Reasonable suspicion and DUI arrests
Reasonable suspicion is not the same as probable cause as the bar for reasonable suspicion is lower. With reasonable suspicion, the police must have an “objective justification” for an investigative stop.
When a vehicle fails to remain in a lane or otherwise displays poor control by the driver, pulling the car over may be necessary. A moving violation provides an opportunity for the police to write a citation and determine if the driver is intoxicated. A disoriented driver who slurs his or her speech would likely give an officer a reason to perform a field sobriety test. The smell of alcohol on the driver’s breath, an open container or discarded beer cans in the backseat may further justify a sobriety test and possible DUI arrest.
No reasonable suspicion or probable cause
If a driver commits no moving violations nor exhibits any suspicious behavior, the police may still stop the vehicle. Any procured evidence could be inadmissible in court when the police lacked any basis for reasonable suspicion or probable cause.

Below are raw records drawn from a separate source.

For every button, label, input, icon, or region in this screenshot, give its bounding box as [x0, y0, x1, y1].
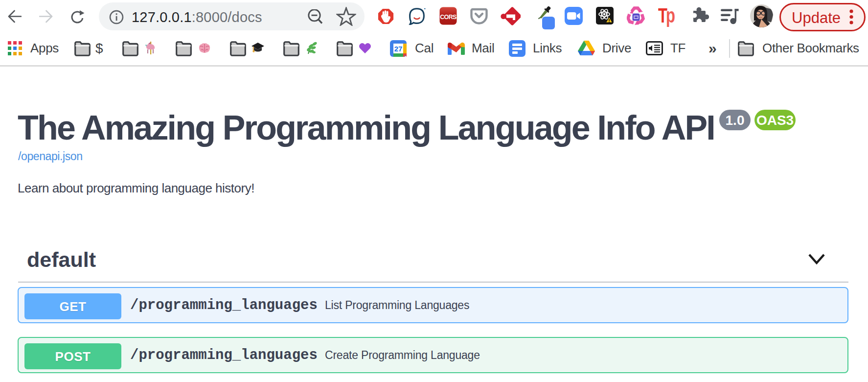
svg-text:CORS: CORS — [440, 14, 457, 21]
svg-text:27: 27 — [394, 45, 403, 53]
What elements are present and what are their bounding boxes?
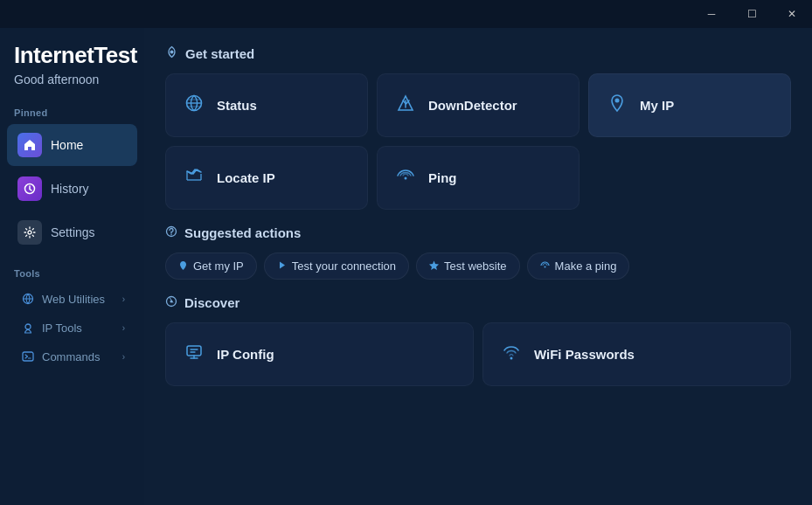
main-content: Get started Status <box>144 28 812 505</box>
status-label: Status <box>217 98 257 113</box>
svg-point-5 <box>170 51 174 54</box>
ipconfig-label: IP Config <box>217 347 274 362</box>
close-button[interactable]: ✕ <box>772 0 812 28</box>
status-icon <box>182 93 206 117</box>
testconnection-chip-icon <box>277 260 287 273</box>
testwebsite-chip-icon <box>429 260 439 273</box>
suggested-label: Suggested actions <box>184 225 301 240</box>
svg-point-3 <box>25 324 31 329</box>
feature-card-myip[interactable]: My IP <box>588 73 791 137</box>
svg-point-9 <box>405 177 407 180</box>
svg-point-14 <box>544 266 545 267</box>
myip-label: My IP <box>640 98 674 113</box>
ping-label: Ping <box>428 170 457 185</box>
discover-grid: IP Config WiFi Passwords <box>165 322 791 386</box>
suggested-section: Suggested actions Get my IP <box>165 225 791 280</box>
chip-testconnection[interactable]: Test your connection <box>264 252 409 280</box>
chip-makeaping-label: Make a ping <box>555 259 617 273</box>
sidebar-item-web-utilities[interactable]: Web Utilities › <box>7 285 137 313</box>
feature-card-downdetector[interactable]: DownDetector <box>377 73 580 137</box>
web-utilities-label: Web Utilities <box>42 293 105 306</box>
chip-testwebsite-label: Test website <box>444 259 507 273</box>
chip-getmyip[interactable]: Get my IP <box>165 252 257 280</box>
feature-card-status[interactable]: Status <box>165 73 368 137</box>
titlebar: ─ ☐ ✕ <box>691 0 812 28</box>
locateip-icon <box>182 166 206 190</box>
commands-label: Commands <box>42 350 100 363</box>
app-subtitle: Good afternoon <box>0 73 144 100</box>
get-started-label: Get started <box>185 46 254 61</box>
commands-icon <box>21 349 35 363</box>
svg-rect-17 <box>187 346 201 356</box>
chip-testwebsite[interactable]: Test website <box>416 252 520 280</box>
sidebar-item-commands[interactable]: Commands › <box>7 342 137 370</box>
suggested-header: Suggested actions <box>165 225 791 240</box>
discover-card-ipconfig[interactable]: IP Config <box>165 322 474 386</box>
chip-makeaping[interactable]: Make a ping <box>527 252 630 280</box>
settings-icon <box>17 220 42 245</box>
svg-marker-12 <box>280 261 285 268</box>
sidebar-item-home[interactable]: Home <box>7 124 137 166</box>
ipconfig-icon <box>182 342 206 366</box>
wifipasswords-label: WiFi Passwords <box>534 347 635 362</box>
history-icon <box>17 176 42 201</box>
pinned-label: Pinned <box>0 100 144 123</box>
discover-header: Discover <box>165 295 791 310</box>
feature-grid: Status DownDetector <box>165 73 791 210</box>
svg-point-18 <box>510 357 513 360</box>
web-utilities-chevron: › <box>122 294 125 304</box>
sidebar: InternetTest Good afternoon Pinned Home … <box>0 28 144 505</box>
get-started-icon <box>165 45 178 61</box>
myip-icon <box>605 93 629 117</box>
feature-card-locateip[interactable]: Locate IP <box>165 146 368 210</box>
downdetector-icon <box>393 93 418 117</box>
action-chips: Get my IP Test your connection <box>165 252 791 280</box>
sidebar-item-history[interactable]: History <box>7 168 137 210</box>
web-utilities-icon <box>21 292 35 306</box>
locateip-label: Locate IP <box>217 170 275 185</box>
suggested-icon <box>165 225 177 240</box>
wifipasswords-icon <box>499 342 524 366</box>
get-started-header: Get started <box>165 45 791 61</box>
discover-label: Discover <box>184 295 239 310</box>
makeaping-chip-icon <box>540 260 550 273</box>
commands-chevron: › <box>122 352 125 362</box>
svg-point-11 <box>170 234 171 235</box>
ip-tools-label: IP Tools <box>42 322 82 335</box>
discover-icon <box>165 295 177 310</box>
chip-getmyip-label: Get my IP <box>193 259 244 273</box>
sidebar-item-settings[interactable]: Settings <box>7 211 137 253</box>
home-label: Home <box>51 138 127 152</box>
settings-label: Settings <box>51 225 127 239</box>
app-layout: InternetTest Good afternoon Pinned Home … <box>0 0 812 505</box>
svg-marker-13 <box>429 260 439 270</box>
getmyip-chip-icon <box>178 260 188 273</box>
home-icon <box>17 133 42 157</box>
ip-tools-chevron: › <box>122 323 125 333</box>
sidebar-item-ip-tools[interactable]: IP Tools › <box>7 314 137 342</box>
history-label: History <box>51 182 127 196</box>
svg-point-1 <box>28 231 31 234</box>
maximize-button[interactable]: ☐ <box>732 0 772 28</box>
app-title: InternetTest <box>0 42 144 73</box>
svg-point-8 <box>615 99 620 103</box>
minimize-button[interactable]: ─ <box>691 0 732 28</box>
ip-tools-icon <box>21 321 35 335</box>
discover-card-wifipasswords[interactable]: WiFi Passwords <box>482 322 791 386</box>
tools-label: Tools <box>0 261 144 284</box>
discover-section: Discover IP Config <box>165 295 791 386</box>
tools-section: Tools Web Utilities › <box>0 261 144 371</box>
chip-testconnection-label: Test your connection <box>292 259 396 273</box>
ping-icon <box>393 166 418 190</box>
feature-card-ping[interactable]: Ping <box>377 146 580 210</box>
downdetector-label: DownDetector <box>428 98 517 113</box>
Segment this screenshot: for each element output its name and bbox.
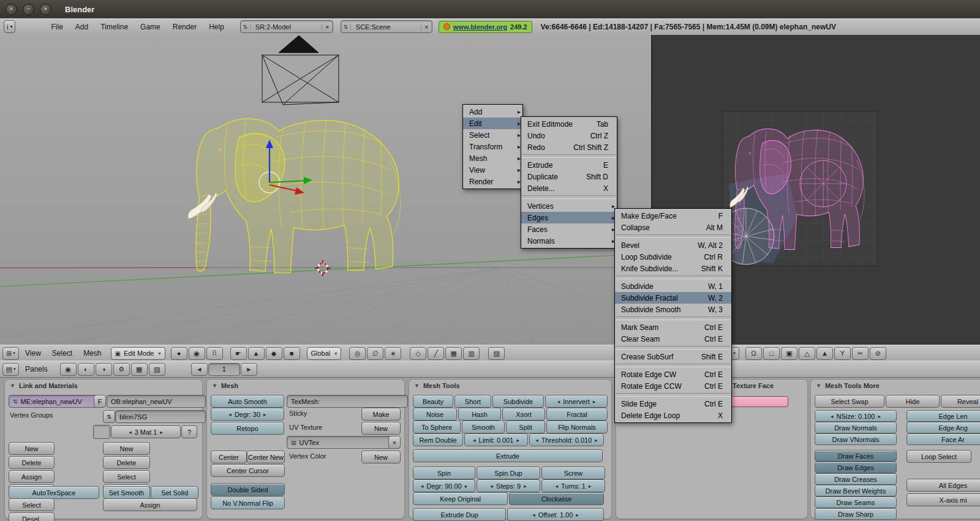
mesh-tools-more-button[interactable]: Select Swap [815, 395, 884, 408]
mesh-tools-more-button[interactable]: Draw Faces [815, 450, 897, 462]
panels-menu[interactable]: Panels [25, 365, 48, 373]
menubar-item[interactable]: Render [173, 23, 197, 31]
menu-item[interactable] [522, 154, 616, 158]
mesh-tools-button[interactable]: Spin Dup [477, 467, 540, 479]
mesh-tools-button[interactable]: Threshold: 0.010 [529, 433, 604, 446]
menu-item[interactable] [616, 346, 731, 350]
mesh-tools-button[interactable]: Rem Double [413, 433, 463, 446]
menu-item[interactable]: Select [463, 129, 522, 141]
material-color-swatch[interactable] [93, 425, 110, 439]
uv-square-icon[interactable]: □ [763, 347, 780, 360]
menubar-item[interactable]: Timeline [100, 23, 128, 31]
menu-item[interactable]: View [463, 164, 522, 176]
collapse-triangle-icon[interactable]: ▼ [414, 383, 420, 389]
vgroup-stepper[interactable]: ⇅ [103, 410, 115, 423]
menu-item[interactable]: Faces [521, 223, 617, 235]
menu-item[interactable]: Delete... X [521, 182, 617, 194]
center-new-button[interactable]: Center New [247, 451, 285, 463]
vertex-select-icon[interactable]: ▲ [248, 347, 265, 360]
menu-item[interactable]: Add [463, 106, 522, 118]
vgroup-button[interactable]: Select [9, 498, 55, 511]
vgroup-button[interactable]: Desel. [9, 512, 55, 521]
vertex-color-new-button[interactable]: New [361, 451, 401, 463]
mesh-tools-more-button[interactable]: Draw Normals [815, 422, 897, 433]
mesh-tools-more-button[interactable]: Reveal [941, 395, 980, 408]
uv-yaxis-icon[interactable]: Y [834, 347, 851, 360]
uv-face-icon[interactable]: ▣ [781, 347, 797, 360]
menu-item[interactable]: Rotate Edge CW Ctrl E [615, 369, 731, 380]
mesh-tools-button[interactable]: Screw [541, 467, 605, 479]
view3d-menu-item[interactable]: Select [52, 349, 72, 358]
mesh-tools-button[interactable]: Hash [458, 408, 501, 421]
mesh-tools-button[interactable]: Fractal [546, 408, 608, 421]
menu-item[interactable]: Edit [463, 118, 522, 129]
no-vnormal-flip-toggle[interactable]: No V.Normal Flip [211, 497, 285, 509]
sticky-make-button[interactable]: Make [361, 408, 401, 421]
center-cursor-button[interactable]: Center Cursor [211, 464, 285, 477]
uvtex-name-field[interactable]: ▤ UVTex [287, 436, 396, 449]
layers-icon[interactable]: ⠿ [206, 347, 223, 360]
object-name-field[interactable]: OB:elephan_newUV [107, 395, 206, 408]
mesh-tools-button[interactable]: Subdivide [492, 395, 544, 408]
mesh-tools-button[interactable]: Innervert [545, 395, 608, 408]
frame-stepper[interactable]: ◀ 1 ▶ [190, 363, 258, 376]
render-preview-icon[interactable]: ▨ [488, 347, 505, 360]
double-sided-toggle[interactable]: Double Sided [211, 483, 285, 496]
vgroup-button[interactable]: Assign [9, 470, 55, 483]
mesh-tools-more-button[interactable]: Draw Bevel Weights [815, 485, 897, 497]
knife-icon[interactable]: ╱ [428, 347, 444, 360]
script-buttons-icon[interactable]: ◐ [78, 363, 94, 376]
menu-item[interactable]: Exit Editmode Tab [521, 118, 617, 130]
snap-icon[interactable]: ∅ [367, 347, 383, 360]
mesh-tools-button[interactable]: Noise [413, 408, 457, 421]
frame-prev-icon[interactable]: ◀ [191, 363, 208, 376]
mesh-tools-button[interactable]: Xsort [502, 408, 545, 421]
mesh-tools-more-button[interactable]: Draw Edges [815, 462, 897, 473]
material-index-field[interactable]: 3 Mat 1 [111, 425, 181, 438]
menu-item[interactable]: Rotate Edge CCW Ctrl E [615, 380, 731, 392]
draw-extra-icon[interactable]: ◇ [410, 347, 426, 360]
mesh-tools-button[interactable]: Keep Original [413, 492, 508, 505]
editor-type-select[interactable]: ⊞ ▾ [2, 347, 19, 360]
mode-select[interactable]: ▣ Edit Mode ▾ [111, 347, 165, 360]
menu-item[interactable]: Extrude E [521, 159, 617, 171]
view3d-menu-item[interactable]: View [25, 349, 41, 358]
menu-item[interactable]: Make Edge/Face F [615, 210, 731, 222]
menu-item[interactable]: Bevel W, Alt 2 [615, 239, 731, 251]
proportional-edit-icon[interactable]: ◎ [349, 347, 366, 360]
stepper-icon[interactable]: ⇅ [13, 399, 18, 405]
mesh-tools-button[interactable]: Beauty [413, 395, 453, 408]
mesh-tools-more-button[interactable]: Draw VNormals [815, 433, 897, 445]
object-buttons-icon[interactable]: ⚙ [113, 363, 130, 376]
menu-item[interactable]: Knife Subdivide... Shift K [615, 263, 731, 274]
screen-selector[interactable]: ⇅ SR:2-Model × [240, 20, 333, 33]
mesh-tools-more-button[interactable]: Draw Creases [815, 473, 897, 485]
stepper-icon[interactable]: ⇅ [241, 24, 251, 30]
mesh-datablock-field[interactable]: ⇅ ME:elephan_newUV [9, 395, 100, 408]
menu-item[interactable]: Render [463, 176, 522, 187]
mesh-tools-button[interactable]: Clockwise [509, 492, 604, 505]
set-solid-button[interactable]: Set Solid [151, 486, 198, 499]
vgroup-button[interactable]: New [9, 442, 55, 455]
maximize-button[interactable]: + [40, 4, 51, 15]
mesh-tools-more-button[interactable]: Face Ar [907, 433, 980, 445]
menu-item[interactable]: Slide Edge Ctrl E [615, 398, 731, 410]
set-smooth-button[interactable]: Set Smooth [103, 486, 150, 499]
menu-item[interactable] [616, 364, 731, 367]
mesh-tools-more-button[interactable]: Draw Seams [815, 497, 897, 508]
mesh-tools-button[interactable]: To Sphere [413, 421, 461, 433]
edge-select-icon[interactable]: ◆ [266, 347, 282, 360]
pivot-point-icon[interactable]: ◉ [189, 347, 205, 360]
orientation-select[interactable]: Global ▾ [307, 347, 342, 360]
minimize-button[interactable]: − [23, 4, 34, 15]
material-help-button[interactable]: ? [181, 425, 197, 438]
menu-item[interactable] [616, 275, 731, 279]
menu-item[interactable]: Mesh [463, 152, 522, 164]
uv-sticky-solid-icon[interactable]: ▲ [816, 347, 833, 360]
scene-buttons-icon[interactable]: ▨ [149, 363, 165, 376]
blender-version-link[interactable]: www.blender.org 249.2 [439, 21, 532, 33]
mesh-tools-button[interactable]: Smooth [462, 421, 505, 433]
window-type-selector[interactable]: i ▾ [4, 20, 15, 33]
vgroup-button[interactable]: Delete [9, 456, 55, 469]
material-button[interactable]: Select [103, 470, 150, 483]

Traffic stops could result from questionable police behavior, including bias and discrimination. Officers who perform traffic stops and searches based on discriminatory behavior may violate the accused’s civil rights, opening doors to a potential civil lawsuit.
Persons facing DUI charges could consult with an attorney about the particulars of the stop and search. A lawyer may raise doubts about probable cause and reasonable suspicion in court.